Non-Malleable Codes for Decision Trees (and more)

Marshall Ball (Columbia University)

We construct efficient, unconditional non-malleable codes that are secure against tamper- ing functions computed by decision trees of depth n^{1/4−o(1)} . Prior to this work, no efficient unconditional non-malleable codes were known for decision trees beyond depth logn. Our result also yields efficient, unconditional non-malleable codes that are exp(−n^{\Omega(1)})- secure against constant-depth circuits of exp(n^{\Omega(1))-size. Prior work of Chattopadhyay and Li (STOC 2017) and Ball et al. (FOCS 2018) only provide protection against exp(O(log^2(n)))-size circuits with exp(−O(log^2(n)))-security. We achieve our result through simple reductions of decision tree tampering to split-state tampering. As an intermediary, we give a simple and generic reduction of leakage-resilient split-state tampering to split-state tampering. Prior work of Aggawarl et al. (TCC 2015) only provides a reduction to split-state non-malleable codes with decoders that exhibit particular properties.

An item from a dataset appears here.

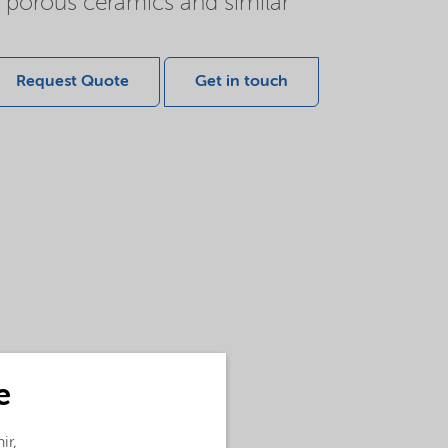
, porous ceramics and similar
Request Quote
Get in touch
e
ir,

Finding Collisions in a Quantum World: Quantum Black-Box Separation of Collision-Resistance and One-Wayness

Akinori Hosoyamada (NTT Secure Platform Laboratories)

Since the celebrated work of Impagliazzo and Rudich (STOC 1989), a number of black-box impossibility results have been established. However, these works only ruled out classical black-box reductions among cryptographic primitives. Therefore it may be possible to overcome these impossibility results by using quantum reductions. To exclude such a possibility, we have to extend these impossibility results to the quantum setting. In this paper, we initiate the study of black-box impossibility in the quantum setting. We first formalize a quantum counterpart of fully-black-box reduction following the formalization by Reingold, Trevisan and Vadhan (TCC 2004). Then we prove that there is no quantum fully-black-box reduction from collision-resistant hash function to one-way permutation (or even trapdoor permutation). This is an extension to the quantum setting of the work of Simon (Eurocrypt 1998) who showed a similar result in the classical setting.